[Assignment] How many lines in the entries below contain "Пропала"? Answer with the number only.

★ ★ ★ ★

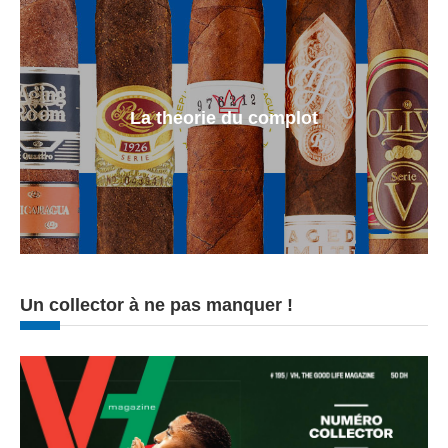
La theorie du complot
Un collector à ne pas manquer !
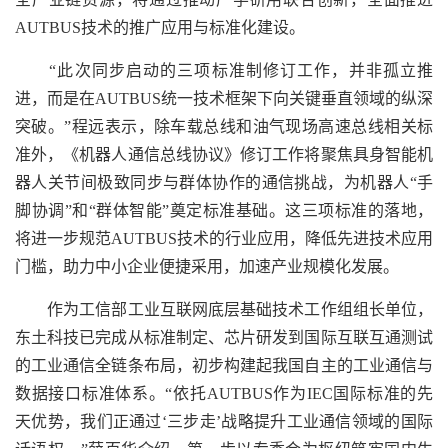
AUTBUS技术的推广应用与标准化建设。
“此次同步启动的三项标准制修订工作，并非孤立推
进，而是在AUTBUS统一技术框架下向关键垂直领域的纵深
突破。”程远表示，除车载总线和油气现场高速总线相关标
准外，《机器人通信总线协议》修订工作将聚焦具身智能机
器人关节间极致同步与群体协作的通信挑战，为机器人“手
脚协调”和“群体智能”奠定标准基础。这三项标准的落地，
将进一步规范AUTBUS技术的行业应用，降低先进技术应用
门槛，助力中小企业便捷采用，加速产业规模化发展。
作为工信部工业互联网底层基础技术工作组组长单位，
东土科技已完成从标准制定、芯片研发到国际互联互通测试
的工业通信全链条布局，初步构建起我国自主的工业通信与
数据接口标准体系。“依托AUTBUS作为IEC国际标准的先
天优势，我们正通过‘三步走’战略提升工业通信领域的国际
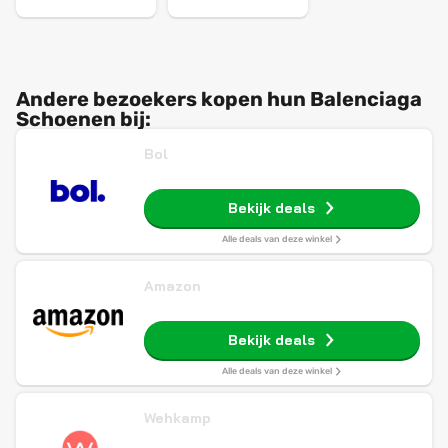
Andere bezoekers kopen hun Balenciaga
Schoenen bij:
Bol
Bekijk deals
Alle deals van deze winkel
Amazon
Bekijk deals
Alle deals van deze winkel
Wehkamp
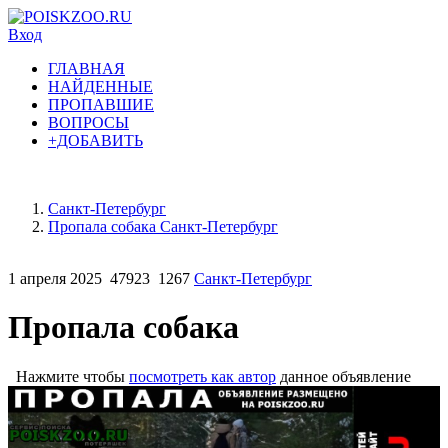
Вход
ГЛАВНАЯ
НАЙДЕННЫЕ
ПРОПАВШИЕ
ВОПРОСЫ
+ДОБАВИТЬ
Санкт-Петербург
Пропала собака Санкт-Петербург
1 апреля 2025
47923
1267
Санкт-Петербург
Пропала собака
Нажмите чтобы
посмотреть как автор
данное объявление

★ ★ ★ ★

[Response below] 2